Uttech, whose works are part of the collections at such respected institutions as the Smithsonian, has been creating these worlds for more than 60 years, and his career is the subject of a retrospective exhibit at MOWA.

“Into the Woods” shows the renown Town of Saukville artist’s evolution and includes not just the large-scale paintings he is known for but also drawings and photographs — Uttech recently gifted the museum with a collection of almost 200 of his photos.
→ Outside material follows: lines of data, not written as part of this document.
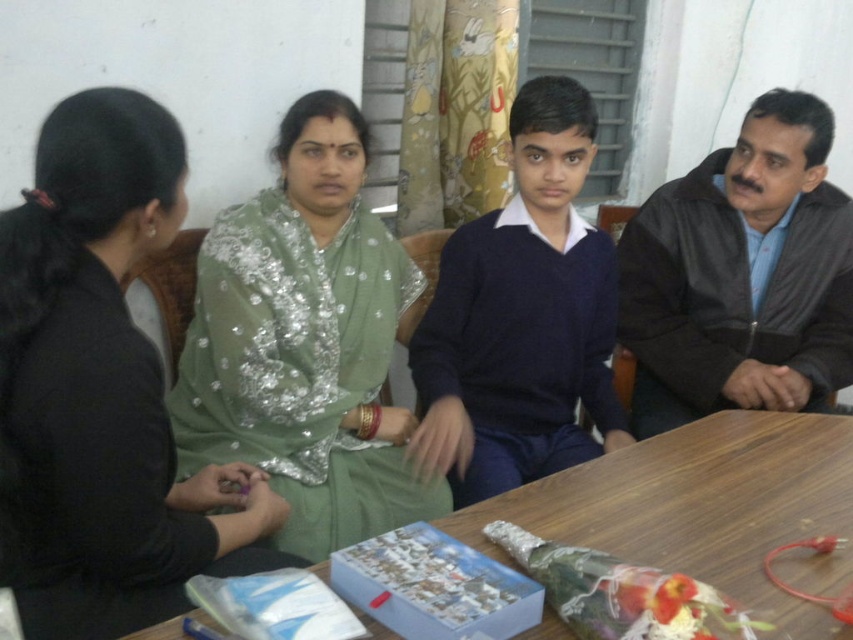 Does green sequined shawl at center appear over wooden table at center?

Yes, green sequined shawl at center is above wooden table at center.

Does green sequined shawl at center have a smaller size compared to wooden table at center?

No, green sequined shawl at center is not smaller than wooden table at center.

I want to click on green sequined shawl at center, so click(x=305, y=342).

Is green sequined shawl at center above dark brown leather jacket at right?

No.

Is green sequined shawl at center thinner than dark brown leather jacket at right?

Incorrect, green sequined shawl at center's width is not less than dark brown leather jacket at right's.

Is point (231, 324) farther from camera compared to point (840, 248)?

No, it is in front of (840, 248).

In order to click on green sequined shawl at center in this screenshot , I will do `click(305, 342)`.

Which is more to the left, matte green saree at center or green sequined shawl at center?

From the viewer's perspective, matte green saree at center appears more on the left side.

Who is positioned more to the right, matte green saree at center or green sequined shawl at center?

green sequined shawl at center is more to the right.

Who is more forward, [22,417] or [202,356]?

Point [22,417] is more forward.

The width and height of the screenshot is (853, 640). What are the coordinates of `matte green saree at center` in the screenshot? It's located at (102, 390).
Many of the works are from private collections and haven’t been seen before.

“It just seemed like it is time to do a retrospective,” Winters, who curated the show and is writing Uttech’s biography, said. “There was never a cohesive look at his career that encompassed the breadth of his work. 

“This is the moment we need to start capturing Tom’s story as an artist.”

The exhibit, which runs through Jan. 12 and includes “Nin Gassinsibingwe,” a piece commissioned by the museum,  is supplemented by a display of beautifully handcrafted kayaks, canoes and Winnebago paddles by Wisconsin artists.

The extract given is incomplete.